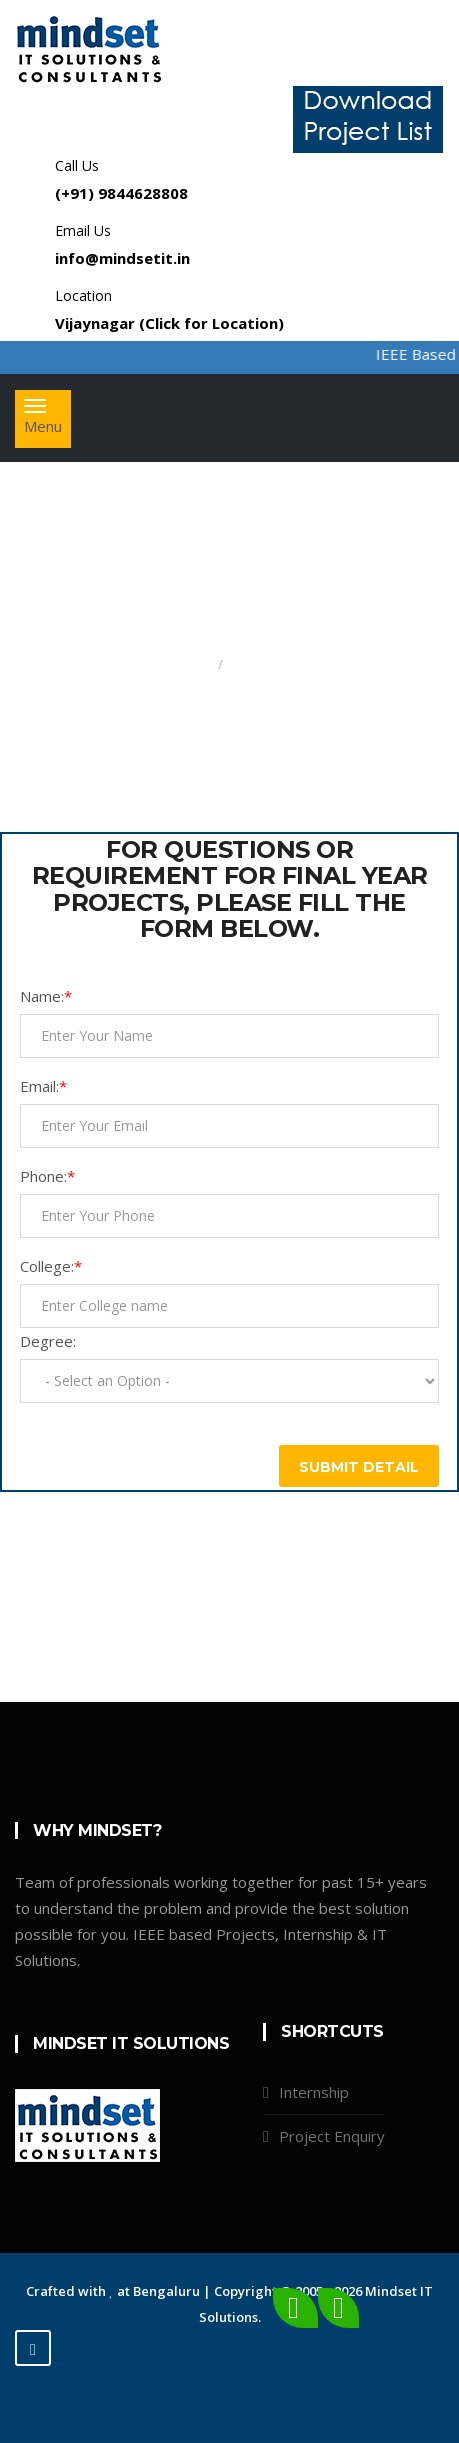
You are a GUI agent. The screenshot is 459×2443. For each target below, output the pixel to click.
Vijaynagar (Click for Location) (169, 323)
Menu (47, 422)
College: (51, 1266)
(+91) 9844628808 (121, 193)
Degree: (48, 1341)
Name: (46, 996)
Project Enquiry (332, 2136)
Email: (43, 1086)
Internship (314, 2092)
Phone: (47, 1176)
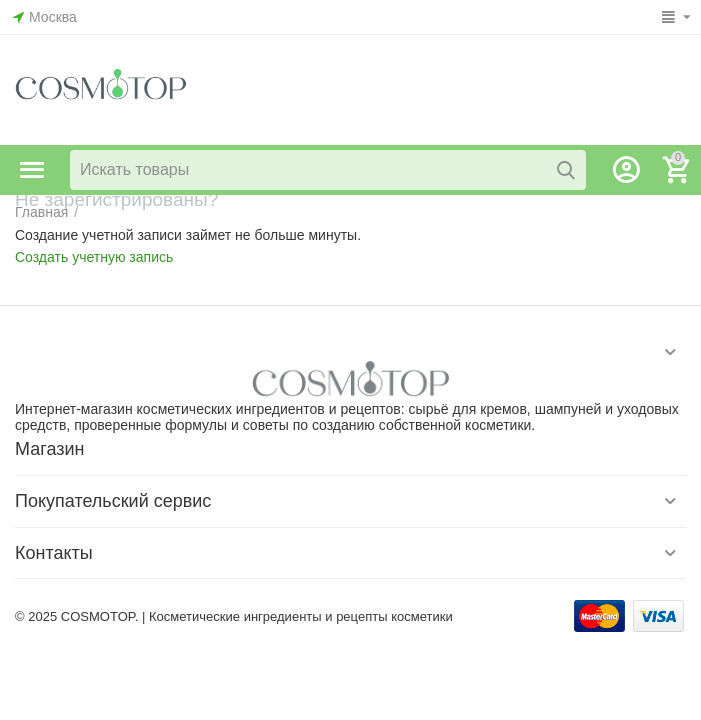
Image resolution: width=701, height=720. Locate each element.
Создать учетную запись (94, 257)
---
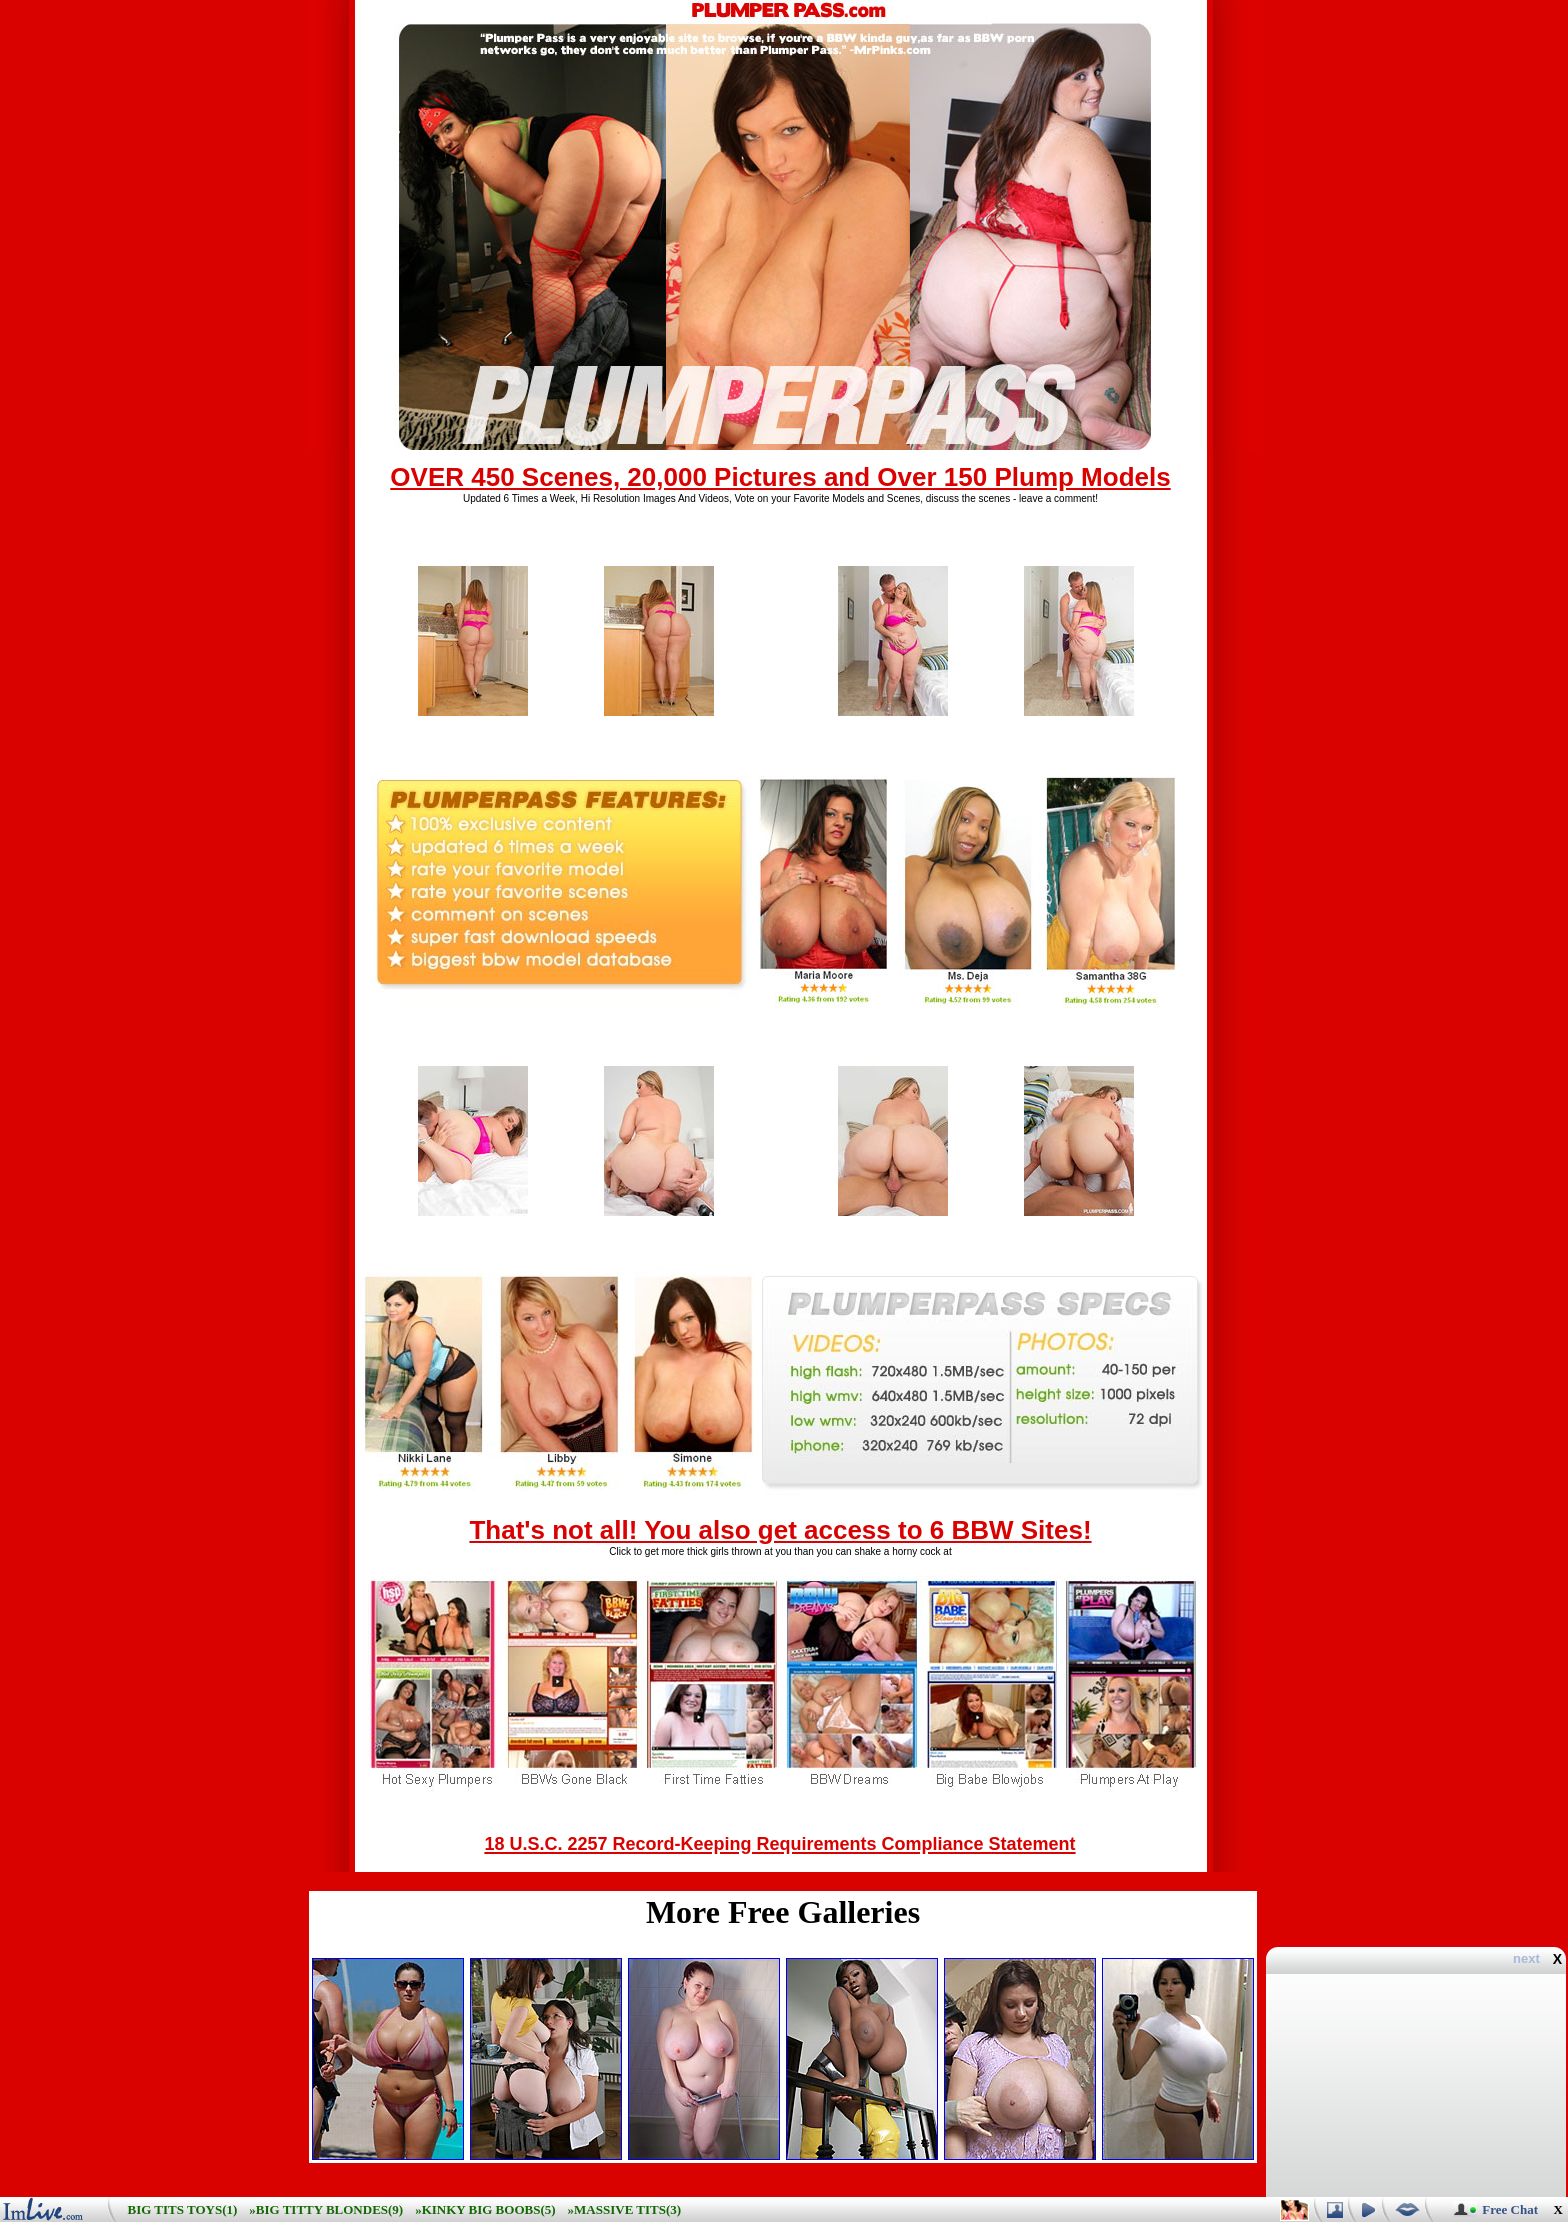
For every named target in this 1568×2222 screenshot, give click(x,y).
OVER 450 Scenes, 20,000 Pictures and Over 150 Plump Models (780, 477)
---
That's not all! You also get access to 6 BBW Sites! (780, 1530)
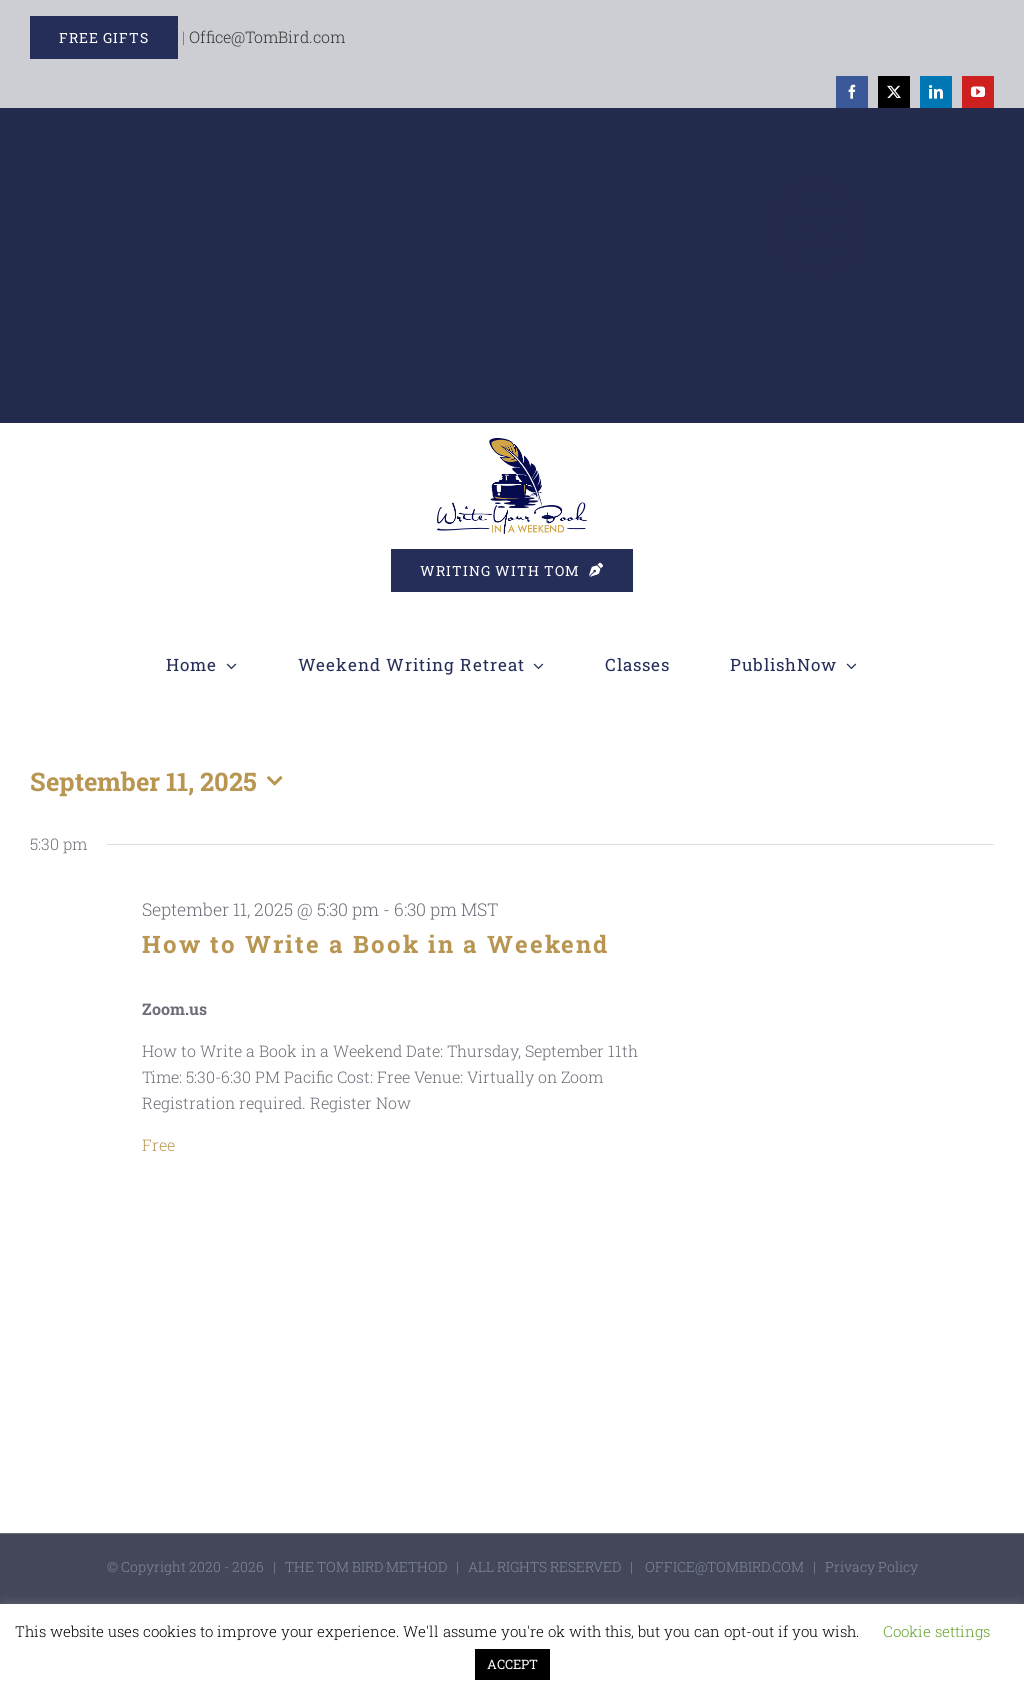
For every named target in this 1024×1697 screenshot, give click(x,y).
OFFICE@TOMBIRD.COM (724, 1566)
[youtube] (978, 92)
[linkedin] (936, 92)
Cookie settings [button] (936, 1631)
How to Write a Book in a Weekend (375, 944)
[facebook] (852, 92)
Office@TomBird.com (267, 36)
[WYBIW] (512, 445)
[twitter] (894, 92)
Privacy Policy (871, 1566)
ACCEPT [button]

• Exercise: Return, word for word, the lines of the data above from the line with "[facebook] (852, 92)" through the line with "ACCEPT [button]", inclusive.

• Written answer:
[facebook] (852, 92)
Office@TomBird.com (267, 36)
[WYBIW] (512, 445)
[twitter] (894, 92)
Privacy Policy (871, 1566)
ACCEPT [button]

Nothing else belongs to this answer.